What is being asked >>
Starting with the line below that holds "Bedels DQ metaal ster Rosé" and stopping after the line that holds "拉夏贝尔申请破产清算，", transcribe the lines exactly, leaving out all pictures.

Study material >>

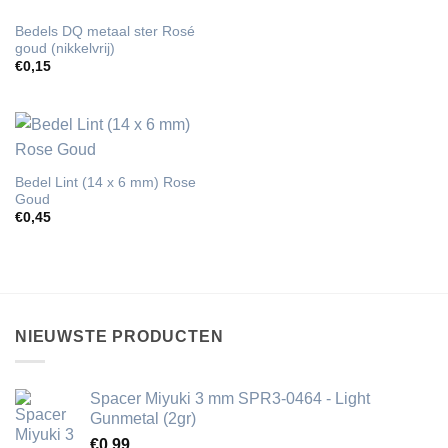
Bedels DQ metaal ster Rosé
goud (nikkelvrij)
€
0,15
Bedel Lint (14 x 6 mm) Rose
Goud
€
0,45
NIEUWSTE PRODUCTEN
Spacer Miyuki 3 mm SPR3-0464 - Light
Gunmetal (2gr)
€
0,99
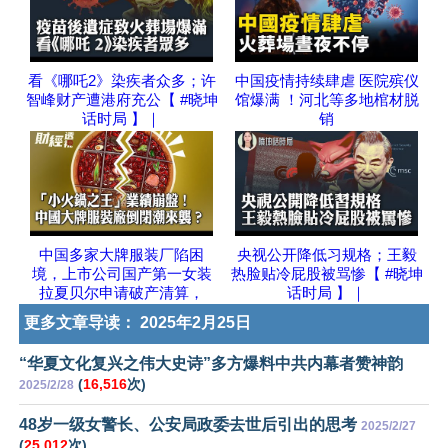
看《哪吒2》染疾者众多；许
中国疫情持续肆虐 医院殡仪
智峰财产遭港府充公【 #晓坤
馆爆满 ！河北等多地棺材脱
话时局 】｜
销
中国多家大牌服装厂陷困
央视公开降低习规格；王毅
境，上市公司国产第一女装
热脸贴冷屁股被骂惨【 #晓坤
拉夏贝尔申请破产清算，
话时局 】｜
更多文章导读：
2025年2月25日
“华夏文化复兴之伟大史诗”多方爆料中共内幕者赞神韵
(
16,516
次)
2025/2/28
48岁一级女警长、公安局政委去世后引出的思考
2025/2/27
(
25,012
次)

...

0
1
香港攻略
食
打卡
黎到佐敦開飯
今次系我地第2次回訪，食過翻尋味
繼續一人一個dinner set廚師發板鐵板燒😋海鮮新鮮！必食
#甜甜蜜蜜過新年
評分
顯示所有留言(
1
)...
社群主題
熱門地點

Answer to this task >>
Bedels DQ metaal ster Rosé
goud (nikkelvrij)
€
0,15
Bedel Lint (14 x 6 mm) Rose
Goud
€
0,45
NIEUWSTE PRODUCTEN
Spacer Miyuki 3 mm SPR3-0464 - Light
Gunmetal (2gr)
€
0,99
看《哪吒2》染疾者众多；许
中国疫情持续肆虐 医院殡仪
智峰财产遭港府充公【 #晓坤
馆爆满 ！河北等多地棺材脱
话时局 】｜
销
中国多家大牌服装厂陷困
央视公开降低习规格；王毅
境，上市公司国产第一女装
热脸贴冷屁股被骂惨【 #晓坤
拉夏贝尔申请破产清算，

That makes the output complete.